Also note that following two default constructors are not the same:

A() = default; //1
A() {} //2

• 1 is a trivial default constructor. You are explicitly telling the compiler to generate a trivial default constructor.
• 2 is non-trivial user defined constructor.

Should functions declared with `= default` only go in the header file

An explicitly-defaulted function is not necessarily not user-provided

What would be the best practice in this case?

I would recommend, as a rule of thumb, unless you explicitly and wantonly know what you are getting into, to always define explicitly-defaulted functions at their (first) declaration; i.e., placing = default at the (first) declaration, meaning in (your case) the header (specifically, the class definition), as there are subtle but essential differences between the two w.r.t. whether a constructor is considered to be user-provided or not.

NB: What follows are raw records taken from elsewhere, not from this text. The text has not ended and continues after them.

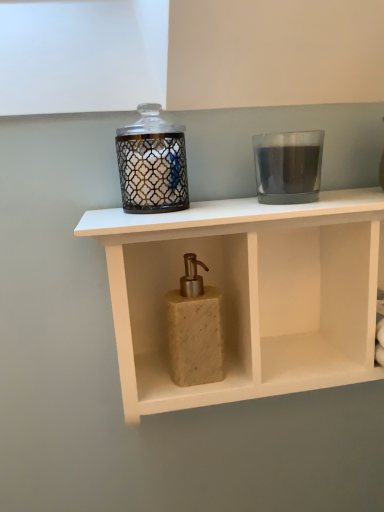 Question: Would you say beige stone soap dispenser at center is to the left or to the right of transparent glass candle at upper right, the second candle holder positioned from the left, in the picture?

Choices:
 (A) left
 (B) right

Answer: (A)

Question: From the image's perspective, is beige stone soap dispenser at center above or below transparent glass candle at upper right, placed as the 1th candle holder when sorted from right to left?

Choices:
 (A) above
 (B) below

Answer: (B)

Question: Which of these objects is positioned farthest from the transparent glass candle at upper right, placed as the 1th candle holder when sorted from right to left?

Choices:
 (A) beige stone soap dispenser at center
 (B) matte glass candle holder at upper center, which is counted as the 2th candle holder, starting from the right
 (C) beige stone soap dispenser at center

Answer: (A)

Question: Which object is positioned farthest from the transparent glass candle at upper right, the second candle holder positioned from the left?

Choices:
 (A) beige stone soap dispenser at center
 (B) matte glass candle holder at upper center, which is counted as the 2th candle holder, starting from the right
 (C) beige stone soap dispenser at center

Answer: (A)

From [dcl.fct.def.default]/5 [extract, emphasis mine]:

[...] A function is user-provided if it is user-declared and not explicitly defaulted or deleted on its first declaration. [...]

Thus:

struct A {
    A() = default; // NOT user-provided.
    int a;
};


struct B {
    B(); // user-provided.
    int b;
};

// A user-provided explicitly-defaulted constructor.
B::B() = default;

Whether a constructor is user-provided or not does, in turn, affect the rules for which objects of the type are initialized. Particularly, a class type T, when value-initialized, will first zero-initialize the object if T's default constructor is not user-provided. Thus, this guarantee holds for A above, but not for B, and it can be quite surprising that a value-initialization of an object with a (user-provided!) defaulted constructor leaves data members of the object in an uninitialized state.

Quoting from cppreference [extract, emphasis mine]:

Value initialization

Value initialization is performed in these situations:

• [...]
• (4) when a named variable (automatic, static, or thread-local) is declared with the initializer consisting of a pair of braces.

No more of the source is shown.